Recent traditional ways to localization the VLC systems content the arrival of time (TOA) technique, depending on the real time of arrival for the received optical signal (Wang et al. 2013), arrival angle (AOA) method, which using the intersection the angle direction received signals’ lines (Islam et al. 2012; Yang et al. 2014; Sahin et al. 2015), time difference of arrival (TDOA) technique, based on the different among received signals in the arrival times that for three transmitters at least (Jung et al. 2011), and received signal strength (RSS) method where it uses the measuring of the received power of the optical signals strengths for more than two transmitters (Islam et al. 2012; Yang et al. 2014; Sahin et al. 2015; Jung et al. 2011).

In Vegni et al. (2021), authors presented a foot-printing positioning method depending on the optical signal in the spectrum of VLC. The approach technique combined between Radio Frequency (RF) and VLC network. The sensor of RF holds a map of channel gain in the environment to calculate the estimation of the localization. The localization technique utilized to evaluate the localization using the accuracy of centimeter-base for turbidity scenarios. Underwater localization using VLC was presented in Ghonim et al. (2021) depending on the neural networks (NNs) and RSS was estimated in two stages: collection the data and NN training. Firstly, data have been collected using Zemax and Monte Carlo ray tracing software. The gains of the channel used as the data set input to the NN, where the outputs of the NN were the coordinates of the detector depending on the intensity of RSS method. Secondly, an NN system has been built and trained using the aid of orange data mining software.

In a similar vein, many studies have used DLMs hybrid with VLC systems to improve system performance (Chaleshtori et al. 2019; Ma et al. 2019; Irshad et al. 2019; Alonso-González et al. 2018).

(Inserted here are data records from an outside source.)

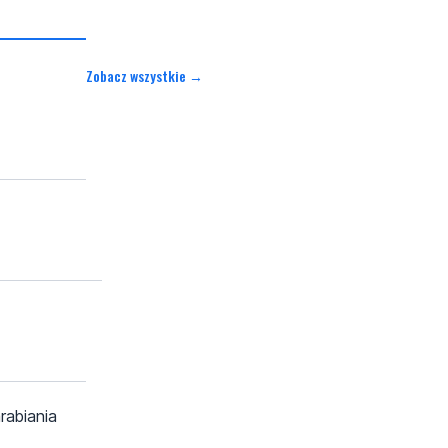
Zobacz wszystkie →
rabiania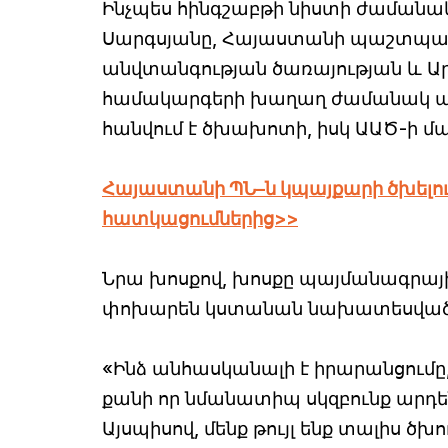
Ինչպես հինգշաբթի նիստի ժամանա
Սարգսյանը, Հայաստանի պաշտպան
անվտանգության ծառայության և 
համակարգերի խաղաղ ժամանակ պ
հանվում է ծխախոտի, իսկ ԱԱԾ-ի մա
Հայաստանի ՊՆ–ն կպայքարի ծխելու
հատկացումներից>>
Նրա խոսքով, խոսքը պայմանագրայի
փոխարեն կստանան նախատեսված գու
«Ինձ անհասկանալի է իրարանցումը,
քանի որ նմանատիպ սկզբունք արդե
Այսպիսով, մենք թույլ ենք տալիս ծ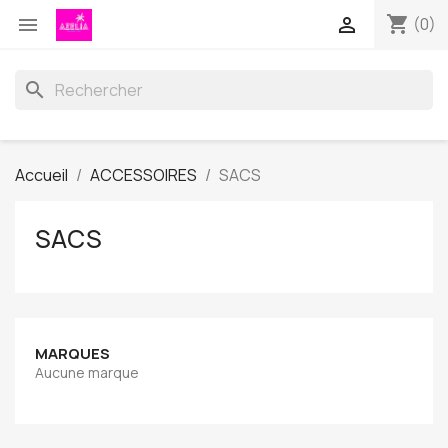
shopping_cart


(0)
search
Accueil
ACCESSOIRES
SACS
SACS
MARQUES
Aucune marque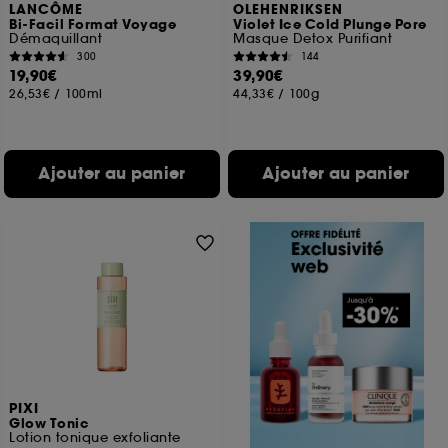
LANCÔME
OLEHENRIKSEN
Bi-Facil Format Voyage
Violet Ice Cold Plunge Pore
Démaquillant
Masque Detox Purifiant
300
144
19,90€
39,90€
26,53€
/
100ml
44,33€
/
100g
Ajouter au panier
Ajouter au panier
PIXI
Glow Tonic
Lotion tonique exfoliante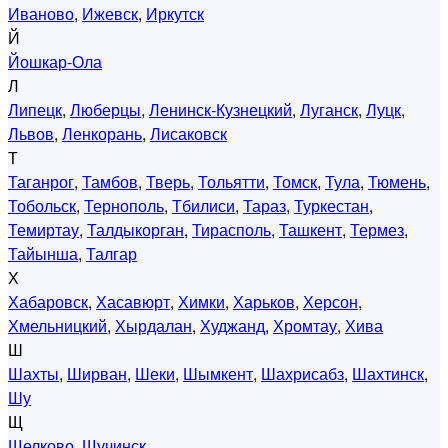
Иваново
,
Ижевск
,
Иркутск
Й
Йошкар-Ола
Л
Липецк
,
Люберцы
,
Ленинск-Кузнецкий
,
Луганск
,
Луцк
,
Львов
,
Ленкорань
,
Лисаковск
Т
Таганрог
,
Тамбов
,
Тверь
,
Тольятти
,
Томск
,
Тула
,
Тюмень
,
Тобольск
,
Тернополь
,
Тбилиси
,
Тараз
,
Туркестан
,
Темиртау
,
Талдыкорган
,
Тирасполь
,
Ташкент
,
Термез
,
Тайынша
,
Талгар
Х
Хабаровск
,
Хасавюрт
,
Химки
,
Харьков
,
Херсон
,
Хмельницкий
,
Хырдалан
,
Худжанд
,
Хромтау
,
Хива
Ш
Шахты
,
Ширван
,
Шеки
,
Шымкент
,
Шахрисабз
,
Шахтинск
,
Шу
Щ
Щелково
,
Щучинск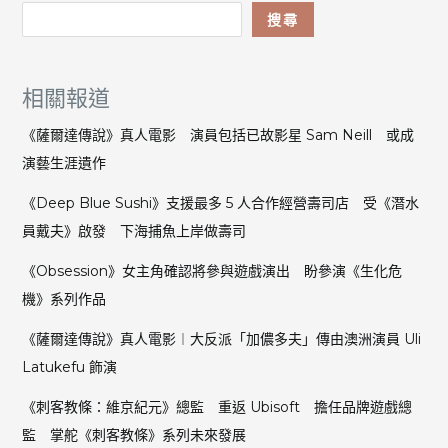
搜尋
相關報道
《薩爾達傳說》真人電影 演員包括已故影星 Sam Neill 或成
演藝生涯遺作
《Deep Blue Sushi》支援最多 5 人合作經營壽司店 受《潛水
員戴夫》啟發 下海捕魚上岸做壽司
《Obsession》女主角確認將參與遊戲演出 盼參演《生化危
機》系列作品
《薩爾達傳說》真人電影︱大反派「加儂多夫」傳由澳洲演員 Uli
Latukefu 飾演
《刺客教條：維京紀元》總監 重返 Ubisoft 擔任品牌遊戲總
監 掌舵《刺客教條》系列未來發展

Chaleshtori et al. investigated the effect of training algorithms in an artificial neural network (ANN) equalizer in VLC systems using an organic light source (Jung et al. 2011). Ma et al. looked into the design and implementation of machine-learning-based demodulation methods in the physical layer of VLC systems (Zhang et al. 2016). Zhang et al. proposed a localization approach for underwater acoustic wireless sensor networks based on a mobility prediction and a particle swarm optimization algorithm in Saeed et al. (2018) by evaluating the mobility patterns of water near the seashore. In contrast, Saeed et al. proposed an RSS-based localization technique for underwater optical wireless sensor networks (Teruyama et al. 2013).

The main aim of this paper is trying to obtain the nearest estimation of the receiver’s location in underwater systems using VLC. This estimation uses KF with averaging which outperforms the RSS average method in the accuracy of the localization as shown in the obtained results. The harbor water is applied with two channel models: WDGF and CEAPF. The average method depends on taking multi-number of samples for the received power at the receiver and determine their estimate by Kalman filter (KF), then, taking the average estimated power output from KF to get the position (x, y) of the receiver by using RSS technique.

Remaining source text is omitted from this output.